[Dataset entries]
'''

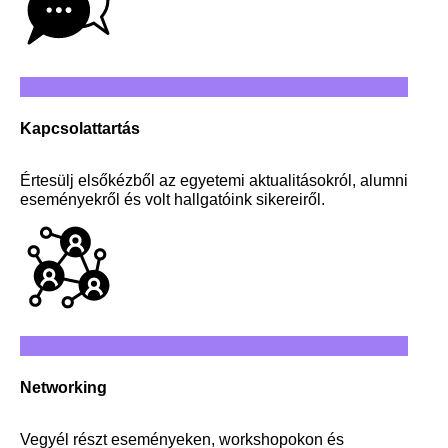
Kapcsolattartás
Értesülj elsőkézből az egyetemi aktualitásokról, alumni
eseményekről és volt hallgatóink sikereiről.
Networking
Vegyél részt eseményeken, workshopokon és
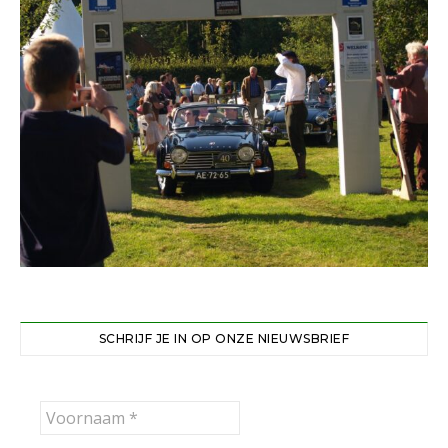
SCHRIJF JE IN OP ONZE NIEUWSBRIEF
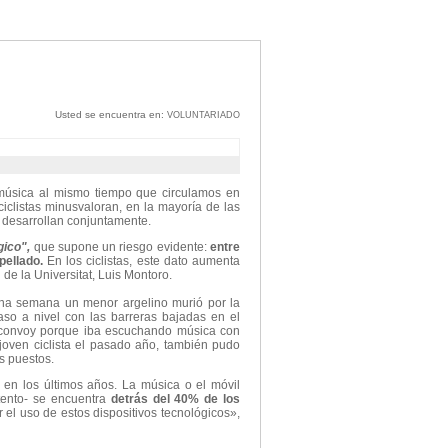
Usted se encuentra en:
VOLUNTARIADO
 música al mismo tiempo que circulamos en
ciclistas minusvaloran, en la mayoría de las
e desarrollan conjuntamente.
gico",
que supone un riesgo evidente:
entre
ellado.
En los ciclistas, este dato aumenta
 de la Universitat, Luis Montoro.
una semana un menor argelino murió por la
aso a nivel con las barreras bajadas en el
l convoy porque iba escuchando música con
 joven ciclista el pasado año, también pudo
es puestos.
en los últimos años. La música o el móvil
tento- se encuentra
detrás del 40% de los
 el uso de estos dispositivos tecnológicos»,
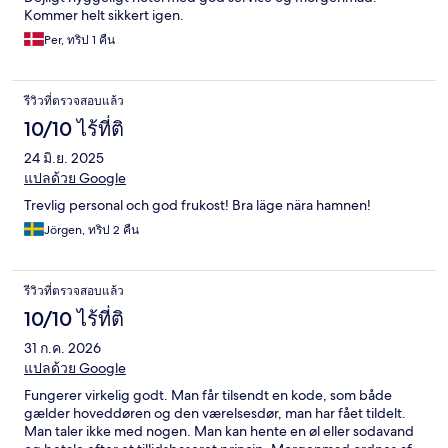
Kommer helt sikkert igen.
Per, ทริป 1 คืน
รีวิวที่ตรวจสอบแล้ว
10/10 ไร้ที่ติ
24 มิ.ย. 2025
แปลด้วย Google
Trevlig personal och god frukost! Bra läge nära hamnen!
Jörgen, ทริป 2 คืน
รีวิวที่ตรวจสอบแล้ว
10/10 ไร้ที่ติ
31 ก.ค. 2026
แปลด้วย Google
Fungerer virkelig godt. Man får tilsendt en kode, som både
gælder hoveddøren og den værelsesdør, man har fået tildelt.
Man taler ikke med nogen. Man kan hente en øl eller sodavand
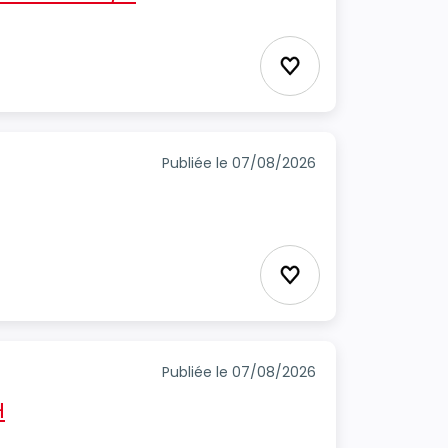
Ajouter aux favori
Publiée le 07/08/2026
Ajouter aux favori
Publiée le 07/08/2026
H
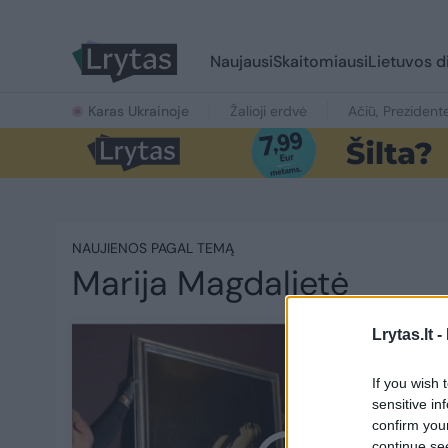
Naujausi
Skaitomiausi
Lietuvos d
Karas Ukrainoje
Žalioji erdvė
Ačiū, Prezident
NAUJIENOS PAGAL TEMĄ
Marija Magdalietė
Lrytas.lt -
If you wish 
sensitive in
confirm you
continue se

'''

§ Instructions to follow
When repeating the entries, leave out every picture and keep the rest exact.

§ Solution for this problem
Kapcsolattartás
Értesülj elsőkézből az egyetemi aktualitásokról, alumni
eseményekről és volt hallgatóink sikereiről.
Networking
Vegyél részt eseményeken, workshopokon és
SCHRIJF JE IN OP ONZE NIEUWSBRIEF
Usted se encuentra en:
VOLUNTARIADO
 música al mismo tiempo que circulamos en
ciclistas minusvaloran, en la mayoría de las
e desarrollan conjuntamente.
gico",
que supone un riesgo evidente:
entre
ellado.
En los ciclistas, este dato aumenta
 de la Universitat, Luis Montoro.
una semana un menor argelino murió por la
aso a nivel con las barreras bajadas en el
l convoy porque iba escuchando música con
 joven ciclista el pasado año, también pudo
es puestos.
en los últimos años. La música o el móvil
tento- se encuentra
detrás del 40% de los
 el uso de estos dispositivos tecnológicos»,
Kommer helt sikkert igen.
Per, ทริป 1 คืน
รีวิวที่ตรวจสอบแล้ว
10/10 ไร้ที่ติ
24 มิ.ย. 2025
แปลด้วย Google
Trevlig personal och god frukost! Bra läge nära hamnen!
Jörgen, ทริป 2 คืน
รีวิวที่ตรวจสอบแล้ว
10/10 ไร้ที่ติ
31 ก.ค. 2026
แปลด้วย Google
Fungerer virkelig godt. Man får tilsendt en kode, som både
gælder hoveddøren og den værelsesdør, man har fået tildelt.
Man taler ikke med nogen. Man kan hente en øl eller sodavand
Ajouter aux favori
Publiée le 07/08/2026
Ajouter aux favori
Publiée le 07/08/2026
H
Naujausi
Skaitomiausi
Lietuvos d
Karas Ukrainoje
Žalioji erdvė
Ačiū, Prezident
NAUJIENOS PAGAL TEMĄ
Marija Magdalietė
Lrytas.lt -
If you wish 
sensitive in
confirm you
continue se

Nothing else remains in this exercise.